— Requirement —
Output only the lines below from the one containing "abitativo a canone libero" to the one containing "Что такое COPPA?", exactly as written, both ends kept.

Collected data
------------------------

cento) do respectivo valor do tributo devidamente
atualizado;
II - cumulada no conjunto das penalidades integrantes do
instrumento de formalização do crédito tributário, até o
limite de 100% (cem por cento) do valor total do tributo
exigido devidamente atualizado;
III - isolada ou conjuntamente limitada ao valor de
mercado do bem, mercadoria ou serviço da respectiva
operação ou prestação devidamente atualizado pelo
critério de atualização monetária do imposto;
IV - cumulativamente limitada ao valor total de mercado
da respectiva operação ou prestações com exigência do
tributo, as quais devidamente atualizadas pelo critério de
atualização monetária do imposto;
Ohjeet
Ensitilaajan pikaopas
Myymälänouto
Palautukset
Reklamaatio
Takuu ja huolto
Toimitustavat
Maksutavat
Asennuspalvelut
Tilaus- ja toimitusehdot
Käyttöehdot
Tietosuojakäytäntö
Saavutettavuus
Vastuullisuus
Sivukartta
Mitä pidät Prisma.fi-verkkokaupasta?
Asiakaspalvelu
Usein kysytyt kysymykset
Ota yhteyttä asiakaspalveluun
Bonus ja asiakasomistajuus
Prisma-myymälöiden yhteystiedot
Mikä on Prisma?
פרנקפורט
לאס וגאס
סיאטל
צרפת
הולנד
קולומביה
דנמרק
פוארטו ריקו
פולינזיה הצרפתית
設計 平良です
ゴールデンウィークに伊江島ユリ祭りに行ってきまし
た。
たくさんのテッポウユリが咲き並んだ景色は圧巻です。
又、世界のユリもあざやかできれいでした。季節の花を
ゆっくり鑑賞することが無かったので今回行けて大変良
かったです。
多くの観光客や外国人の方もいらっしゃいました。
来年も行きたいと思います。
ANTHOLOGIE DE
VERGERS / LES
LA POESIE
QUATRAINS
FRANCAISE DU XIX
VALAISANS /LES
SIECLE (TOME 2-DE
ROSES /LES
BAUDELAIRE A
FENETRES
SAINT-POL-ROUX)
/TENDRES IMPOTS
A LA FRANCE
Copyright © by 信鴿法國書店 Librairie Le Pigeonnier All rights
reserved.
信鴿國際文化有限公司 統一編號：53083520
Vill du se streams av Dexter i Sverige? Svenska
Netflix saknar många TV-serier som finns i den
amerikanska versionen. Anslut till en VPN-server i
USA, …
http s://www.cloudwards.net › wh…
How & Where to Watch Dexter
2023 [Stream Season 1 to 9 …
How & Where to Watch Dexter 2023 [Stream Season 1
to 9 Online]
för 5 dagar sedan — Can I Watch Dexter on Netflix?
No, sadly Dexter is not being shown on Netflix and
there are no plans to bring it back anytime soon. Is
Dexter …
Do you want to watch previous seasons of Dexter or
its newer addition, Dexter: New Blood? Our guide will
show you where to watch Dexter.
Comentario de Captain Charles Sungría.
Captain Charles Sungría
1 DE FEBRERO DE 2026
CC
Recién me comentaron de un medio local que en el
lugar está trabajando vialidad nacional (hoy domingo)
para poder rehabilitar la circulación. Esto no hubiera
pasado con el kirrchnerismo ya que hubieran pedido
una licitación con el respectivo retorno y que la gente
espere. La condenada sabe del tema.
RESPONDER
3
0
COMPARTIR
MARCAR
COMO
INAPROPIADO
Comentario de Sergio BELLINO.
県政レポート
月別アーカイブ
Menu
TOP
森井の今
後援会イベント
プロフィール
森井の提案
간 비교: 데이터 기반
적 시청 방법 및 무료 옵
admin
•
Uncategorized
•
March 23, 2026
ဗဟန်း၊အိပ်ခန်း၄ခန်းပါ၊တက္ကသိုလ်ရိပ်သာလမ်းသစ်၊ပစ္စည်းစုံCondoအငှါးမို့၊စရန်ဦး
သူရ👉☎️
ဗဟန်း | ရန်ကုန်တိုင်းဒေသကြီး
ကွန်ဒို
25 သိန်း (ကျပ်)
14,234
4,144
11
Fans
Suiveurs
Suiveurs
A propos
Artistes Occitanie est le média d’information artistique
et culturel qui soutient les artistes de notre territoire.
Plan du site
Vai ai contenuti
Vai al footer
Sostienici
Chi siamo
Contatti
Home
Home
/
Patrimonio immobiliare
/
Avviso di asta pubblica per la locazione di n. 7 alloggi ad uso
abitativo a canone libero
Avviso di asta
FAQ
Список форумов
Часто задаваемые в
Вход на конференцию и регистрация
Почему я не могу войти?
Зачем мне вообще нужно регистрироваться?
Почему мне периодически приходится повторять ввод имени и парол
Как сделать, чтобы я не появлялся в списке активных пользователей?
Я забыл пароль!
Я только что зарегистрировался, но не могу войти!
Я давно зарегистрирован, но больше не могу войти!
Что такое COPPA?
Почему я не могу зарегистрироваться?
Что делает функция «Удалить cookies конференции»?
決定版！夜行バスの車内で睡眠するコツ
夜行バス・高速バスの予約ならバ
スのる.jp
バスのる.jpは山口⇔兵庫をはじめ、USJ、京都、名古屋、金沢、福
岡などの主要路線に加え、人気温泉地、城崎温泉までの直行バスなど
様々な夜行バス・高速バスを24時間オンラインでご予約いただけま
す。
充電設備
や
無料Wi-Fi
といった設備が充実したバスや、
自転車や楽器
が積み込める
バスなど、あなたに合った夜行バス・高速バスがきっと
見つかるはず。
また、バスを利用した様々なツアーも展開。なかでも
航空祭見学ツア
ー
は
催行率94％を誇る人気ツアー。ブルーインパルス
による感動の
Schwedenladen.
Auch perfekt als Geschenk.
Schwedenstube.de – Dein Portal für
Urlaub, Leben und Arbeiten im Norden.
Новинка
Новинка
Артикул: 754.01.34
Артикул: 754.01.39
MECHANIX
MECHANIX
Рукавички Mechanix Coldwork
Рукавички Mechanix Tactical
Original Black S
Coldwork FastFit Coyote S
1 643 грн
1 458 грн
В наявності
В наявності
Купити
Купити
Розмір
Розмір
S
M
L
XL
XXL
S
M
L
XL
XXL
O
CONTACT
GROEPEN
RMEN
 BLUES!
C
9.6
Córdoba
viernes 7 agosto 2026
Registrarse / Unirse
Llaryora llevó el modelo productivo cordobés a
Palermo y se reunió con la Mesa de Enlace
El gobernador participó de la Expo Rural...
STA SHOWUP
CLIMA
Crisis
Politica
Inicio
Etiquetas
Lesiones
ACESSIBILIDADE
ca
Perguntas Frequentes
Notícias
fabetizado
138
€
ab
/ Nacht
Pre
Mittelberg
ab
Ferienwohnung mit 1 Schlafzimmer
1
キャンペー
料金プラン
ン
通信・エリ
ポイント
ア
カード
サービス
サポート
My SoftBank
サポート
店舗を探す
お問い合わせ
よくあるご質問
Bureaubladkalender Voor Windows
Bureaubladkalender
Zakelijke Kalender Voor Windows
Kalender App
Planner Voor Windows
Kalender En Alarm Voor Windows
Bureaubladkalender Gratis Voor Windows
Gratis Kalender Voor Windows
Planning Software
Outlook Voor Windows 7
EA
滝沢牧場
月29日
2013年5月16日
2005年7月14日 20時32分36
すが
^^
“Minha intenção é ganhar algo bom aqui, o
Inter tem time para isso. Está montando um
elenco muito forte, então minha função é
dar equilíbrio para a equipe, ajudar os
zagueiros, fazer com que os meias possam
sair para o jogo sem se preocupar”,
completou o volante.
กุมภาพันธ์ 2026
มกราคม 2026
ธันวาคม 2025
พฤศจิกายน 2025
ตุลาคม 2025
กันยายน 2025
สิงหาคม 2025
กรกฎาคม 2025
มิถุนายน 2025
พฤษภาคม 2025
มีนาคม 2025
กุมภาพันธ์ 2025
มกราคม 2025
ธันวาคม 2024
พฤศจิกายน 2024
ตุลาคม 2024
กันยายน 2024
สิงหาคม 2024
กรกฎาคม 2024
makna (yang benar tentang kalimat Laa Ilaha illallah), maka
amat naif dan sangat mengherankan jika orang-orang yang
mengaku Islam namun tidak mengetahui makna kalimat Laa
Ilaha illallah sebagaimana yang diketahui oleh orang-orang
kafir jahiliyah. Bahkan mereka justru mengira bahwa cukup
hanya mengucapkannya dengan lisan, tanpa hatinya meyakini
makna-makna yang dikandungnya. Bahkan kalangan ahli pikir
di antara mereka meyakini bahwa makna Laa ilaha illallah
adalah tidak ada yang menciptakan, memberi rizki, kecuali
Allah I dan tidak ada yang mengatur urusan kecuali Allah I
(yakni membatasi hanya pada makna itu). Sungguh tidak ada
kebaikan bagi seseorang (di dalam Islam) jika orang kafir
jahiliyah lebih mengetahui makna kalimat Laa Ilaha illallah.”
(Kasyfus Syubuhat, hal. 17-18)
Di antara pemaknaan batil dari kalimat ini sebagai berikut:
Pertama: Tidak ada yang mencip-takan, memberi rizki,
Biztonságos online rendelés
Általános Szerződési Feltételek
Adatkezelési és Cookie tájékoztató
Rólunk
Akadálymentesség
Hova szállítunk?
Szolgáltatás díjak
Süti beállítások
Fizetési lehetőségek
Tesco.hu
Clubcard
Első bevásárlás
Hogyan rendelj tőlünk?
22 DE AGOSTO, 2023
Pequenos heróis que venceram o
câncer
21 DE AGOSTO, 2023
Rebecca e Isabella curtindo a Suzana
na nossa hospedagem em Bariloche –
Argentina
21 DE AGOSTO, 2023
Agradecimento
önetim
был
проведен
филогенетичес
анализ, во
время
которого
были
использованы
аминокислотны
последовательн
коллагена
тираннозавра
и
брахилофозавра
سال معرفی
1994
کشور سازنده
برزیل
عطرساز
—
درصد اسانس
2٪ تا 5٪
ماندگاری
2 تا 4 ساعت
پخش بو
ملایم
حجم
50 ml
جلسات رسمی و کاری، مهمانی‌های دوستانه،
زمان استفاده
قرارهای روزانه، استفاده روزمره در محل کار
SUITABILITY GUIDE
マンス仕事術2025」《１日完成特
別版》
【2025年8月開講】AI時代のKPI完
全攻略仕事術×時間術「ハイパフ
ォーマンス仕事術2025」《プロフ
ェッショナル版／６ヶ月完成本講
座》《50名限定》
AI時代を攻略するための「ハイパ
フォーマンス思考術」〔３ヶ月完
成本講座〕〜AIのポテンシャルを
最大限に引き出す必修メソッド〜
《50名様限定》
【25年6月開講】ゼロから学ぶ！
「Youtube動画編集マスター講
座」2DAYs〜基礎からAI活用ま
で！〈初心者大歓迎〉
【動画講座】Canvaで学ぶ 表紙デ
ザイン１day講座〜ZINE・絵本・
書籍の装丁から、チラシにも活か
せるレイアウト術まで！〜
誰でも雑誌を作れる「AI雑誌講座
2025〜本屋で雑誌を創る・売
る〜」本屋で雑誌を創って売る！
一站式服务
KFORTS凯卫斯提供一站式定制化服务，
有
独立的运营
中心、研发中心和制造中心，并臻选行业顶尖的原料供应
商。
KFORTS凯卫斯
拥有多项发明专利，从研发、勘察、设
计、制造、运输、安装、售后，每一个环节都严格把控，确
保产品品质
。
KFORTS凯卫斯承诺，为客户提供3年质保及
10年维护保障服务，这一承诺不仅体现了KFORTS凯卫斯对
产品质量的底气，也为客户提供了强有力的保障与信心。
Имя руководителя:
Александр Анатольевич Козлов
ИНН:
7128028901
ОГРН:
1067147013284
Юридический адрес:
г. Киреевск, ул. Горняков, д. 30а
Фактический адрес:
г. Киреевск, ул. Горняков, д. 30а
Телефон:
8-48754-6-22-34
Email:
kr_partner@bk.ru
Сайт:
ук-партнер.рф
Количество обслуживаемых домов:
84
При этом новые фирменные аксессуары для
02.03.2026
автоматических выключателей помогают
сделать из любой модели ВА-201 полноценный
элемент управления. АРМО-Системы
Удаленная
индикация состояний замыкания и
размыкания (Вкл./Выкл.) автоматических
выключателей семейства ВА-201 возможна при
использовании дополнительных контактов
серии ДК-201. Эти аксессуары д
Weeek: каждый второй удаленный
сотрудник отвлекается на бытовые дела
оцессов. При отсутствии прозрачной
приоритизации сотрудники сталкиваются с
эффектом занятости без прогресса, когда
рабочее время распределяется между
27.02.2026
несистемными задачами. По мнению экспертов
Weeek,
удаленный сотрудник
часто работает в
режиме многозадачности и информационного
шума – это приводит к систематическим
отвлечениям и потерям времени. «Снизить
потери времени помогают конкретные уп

------------------------

— Response box —
abitativo a canone libero
Avviso di asta
FAQ
Список форумов
Часто задаваемые в
Вход на конференцию и регистрация
Почему я не могу войти?
Зачем мне вообще нужно регистрироваться?
Почему мне периодически приходится повторять ввод имени и парол
Как сделать, чтобы я не появлялся в списке активных пользователей?
Я забыл пароль!
Я только что зарегистрировался, но не могу войти!
Я давно зарегистрирован, но больше не могу войти!
Что такое COPPA?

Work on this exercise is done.